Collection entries
● ● ● ● ● ● ●

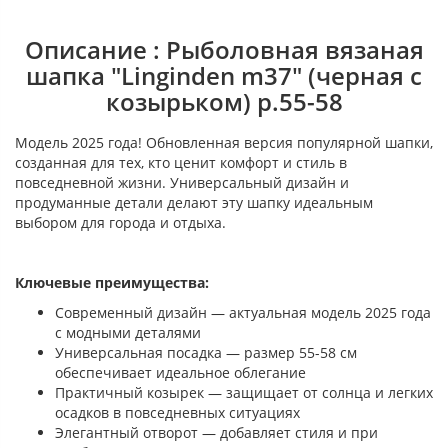
Описание : Рыболовная вязаная
шапка "Linginden m37" (черная с
козырьком) р.55-58
Модель 2025 года! Обновленная версия популярной шапки,
созданная для тех, кто ценит комфорт и стиль в
повседневной жизни. Универсальный дизайн и
продуманные детали делают эту шапку идеальным
выбором для города и отдыха.
Ключевые преимущества:
Современный дизайн — актуальная модель 2025 года
с модными деталями
Универсальная посадка — размер 55-58 см
обеспечивает идеальное облегание
Практичный козырек — защищает от солнца и легких
осадков в повседневных ситуациях
Элегантный отворот — добавляет стиля и при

● ● ● ● ● ● ●

* WORK REQUIRED *
Within the data above, how many lines include "дизайн"? The number alone is the answer.

* ANSWER TO THIS TASK *
2